My usual compatriot in all things, even hating Christmas, is my grandmother. When the season started, I called her to have our usual very short bitching session entitled "Here We Go Again With the Christmas Tyranny." This year, though, I got an unpleasant surprise: "Oh, come on now. You have to make things fun and pleasant for Olivia."

Oh. Really. Do I. Well, this baby is only three weeks old, and I'm sure she'll be FINE if I am NOT enthusiastic about Christmas. next year, things will really be on the line, but give me my freedom just this one last time to be a total grinch. Please. I need this.

That said, this probably will be my last year to freely complain. To those of you who really enjoy this time of year, I am both envious and disgusted. Enjoy your trees and tinsel.

5 comments:

Brian LePort said...

I'd have to say I enjoy the music (some of it) and the big, nasty tree in my front room. What pisses me off is the consumerism. Well, that and Bill O'Reilly's ramblings about the "War on Christmas"?

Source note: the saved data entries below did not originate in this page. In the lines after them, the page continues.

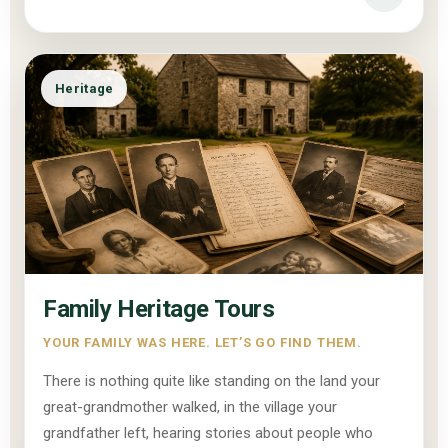
Heritage
Family Heritage Tours
YOUR FAMILY WAS HERE. LET’S GO FIND THEM.
There is nothing quite like standing on the land your
great-grandmother walked, in the village your
grandfather left, hearing stories about people who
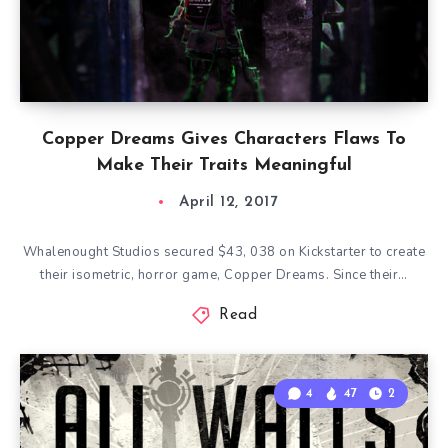
Copper Dreams Gives Characters Flaws To
Make Their Traits Meaningful
April 12, 2017
Whalenought Studios secured $43, 038 on Kickstarter to create
their isometric, horror game, Copper Dreams. Since their…
Read
4
47
2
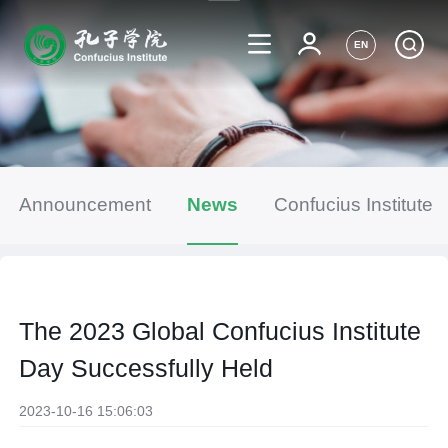
EN
Announcement
News
Confucius Institute
The 2023 Global Confucius Institute
Day Successfully Held
2023-10-16 15:06:03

Anyways, I think my church is partcipating in this event here:
http://www.adventconspiracy.org/

Read it and tell me what you think

Michelle said...

Yes, so frequently we set up holidays, religious organizations, clubs, and many other things with a certain purpose in mind, yet we end up accomplishing the opposite of that purpose. Like you were saying with Christmas, it's supposed to be about family togetherness, etc, and ends up being the season with the highest suicide rate, the most bitching, and the most senseless wasting of resources out of any time of year.

Bethany said...

I know this is the very last thing you would expect to hear from me, but I'm with you on the Christmas music thing this year.
Something tipped the scales for me, possibly when I heard "Rudolph the Rednosed Reindeer" (or its counterpart--Run, Run, Rudolph) for the umpteenth time, or maybe it was the thirty-ninth rendition of "Winter Wonderland." Whatever it was, I'm heartily sick of winter music.

I still enjoy my Christmas carols, though... "O Holy Night," "O Come Emmanuel," "God Rest Ye Merry, Gentlemen," and so on, but that's not what gets played.


On a completely separate note, I am very happy to have found this blog. :o) Yay for writing.

Amanda said...

Just a note. Good thing about little kids. Totally no concept of holidays for the first couple of years. They get excited seeing all the family, but if it wasn't there, they wouldn't know what they were missing.

wstid said...

Yeah ditto.. I mean I usually don't really mind most of the holiday paraphernalia but I'm feeling pretty "over it" this year..

ps I'm stoked that your blogging again Emma.